Ängste kann man überwinden.
Aber das Wort sagt es schon:
“Überwinden”.
Es ist ein Kampf, den wir führen – in jedem Moment, in dem wir die Angst durchdringen und an ihrem anderen Ende wieder herauskommen.
Das Überwinden von Angst ist also per Definition immer anstrengend. Sonst würde es ja jeder tun. Und sonst wäre es auch keine Angst.
Denn der Überlebensmechanismus namens “Angst” ist dafür da, um uns davon abzuhalten, etwas zu tun – denn er will unser Überleben sichern.
Natürlich wissen wir heute, dass die meisten Ängste uns nicht mehr wirklich vor dem Tode bewahren.
Hinter den meisten Ängsten von uns modernen Menschen wartet ein leichteres, gesünderes, besseres Leben auf uns.
Die Angst vor Zurückweisung, die Angst vorm Ehrlichsein, die Angst vor Spinnen, die Angst vor der Dunkelheit, die Angst vor Verlust des Jobs oder davor, einsam zu sterben und nie die Liebe fürs Leben zu finden.
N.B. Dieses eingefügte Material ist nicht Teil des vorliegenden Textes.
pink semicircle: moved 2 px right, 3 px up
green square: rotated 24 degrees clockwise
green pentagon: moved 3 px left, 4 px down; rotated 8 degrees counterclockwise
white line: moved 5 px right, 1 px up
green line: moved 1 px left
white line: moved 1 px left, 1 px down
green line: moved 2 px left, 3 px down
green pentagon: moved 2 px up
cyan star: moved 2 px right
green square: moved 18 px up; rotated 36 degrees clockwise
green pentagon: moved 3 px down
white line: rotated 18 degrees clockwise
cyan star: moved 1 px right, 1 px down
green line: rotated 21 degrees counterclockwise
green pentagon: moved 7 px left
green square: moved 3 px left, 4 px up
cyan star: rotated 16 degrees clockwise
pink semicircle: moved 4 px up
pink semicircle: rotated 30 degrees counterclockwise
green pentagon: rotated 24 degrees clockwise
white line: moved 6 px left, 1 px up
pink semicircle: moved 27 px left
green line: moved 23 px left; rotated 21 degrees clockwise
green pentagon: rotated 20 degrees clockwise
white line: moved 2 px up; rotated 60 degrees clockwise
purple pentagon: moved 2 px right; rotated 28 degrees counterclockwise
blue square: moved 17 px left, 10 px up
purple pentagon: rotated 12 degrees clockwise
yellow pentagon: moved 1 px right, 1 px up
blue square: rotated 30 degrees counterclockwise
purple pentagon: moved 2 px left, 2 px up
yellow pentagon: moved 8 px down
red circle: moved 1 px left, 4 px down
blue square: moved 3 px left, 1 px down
Die meisten Ängste und Phobien sind heute unnütz. Im Gegenteil: Sie halten unseren Mangelzustand sogar eher am Leben, da wir aus dem Schneckenhaus unseres momentanen Horizonts nie herauskommen.
Was aber tun wir, wenn wir es einfach nicht schaffen?
Denn im Kopf ist es ja logisch. Angst wird eigentlich nicht gebraucht und danach wird das Leben vielleicht nicht perfekt, aber höchstwahrscheinlich sehr viel besser – also weg damit.
Aber was ist, wenn wir im Moment der Angst die Kraft zur Überwindung nicht aufbringen können?
Wenn wir unsere Herzensprojekte ewig aufschieben?
Wenn wir diese schwierigen Gespräche ewig aufschieben, während wir weiter leiden?
Wenn wir unserer Phobie nicht begegnen, obwohl wir wissen, dass wir da durchmüssen, wenn wir ein Leben führen wollen, in dem es uns auch gut gehen kann?
Es gibt jede Menge Herangehensweisen an die Angst als solche. Strategien zum Bewältigen der Angst, Techniken zur Soforthilfe.
Doch heute möchte ich ein oft vergessenen Puzzlestück mit dir teilen.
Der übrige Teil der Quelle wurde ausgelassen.